Cybersecurity solution narrows possibilities
Ganesh proved them wrong.
Although their observation is true in theory, in most cases the number of possibilities can be narrowed down to a manageable amount based on the fact that software isn’t a random collection of code.
“What we’re saying is that often the kind of constraints we get from practical applications tend to have a lot of structure to them,” Ganesh explains. “At first glance, it might seem that the search space is two to the millionth for some of these formulas, but in practice it would be much smaller because of all the structures you can leverage.”
“Waterloo has a fantastic reputation in America,” he says. “Whenever I go back to MIT or Stanford and say I’m teaching at Waterloo, they’re very proud of me.”
Since arriving, Ganesh has racked up distinctions including an Ontario Early Researcher Award, an IBM Faculty Award and his second Google Research Award, not to mention several best-paper honours.

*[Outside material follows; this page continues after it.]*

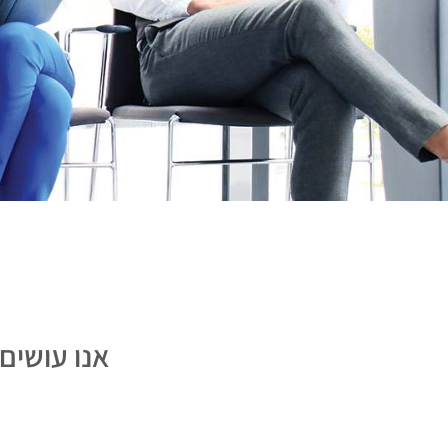
אנו עושים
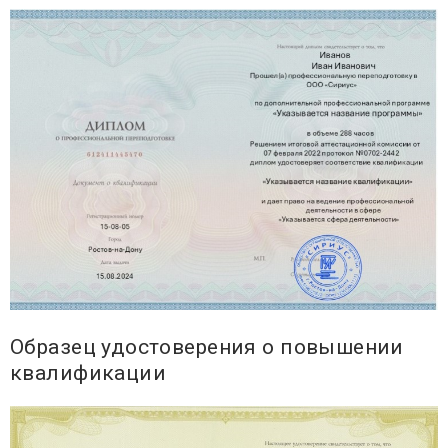
Образец удостоверения о повышении
квалификации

He attributes much of that success to the quality of his research team.
Research team ‘absolutely fantastic’
“I have an absolutely fantastic group of students,” he says.
Recognition has opened doors to collaborations with the likes of Google, IBM and Microsoft, where Ganesh’s cybersecurity algorithms are helping ensure their software is more robust, reliable and secure.
While seeing his work applied in practical settings has been very satisfying, Ganesh is also excited by more esoteric applications.
“There are problems that mathematicians would like to solve but they cannot by human reasoning alone,” he says. “My long-term goal in the next five years is to apply these tools to prove theorems in mathematics that are otherwise difficult or perhaps even impossible for humans alone to prove.”
It wouldn’t be the first time Ganesh has tackled intractable problems and triumphed.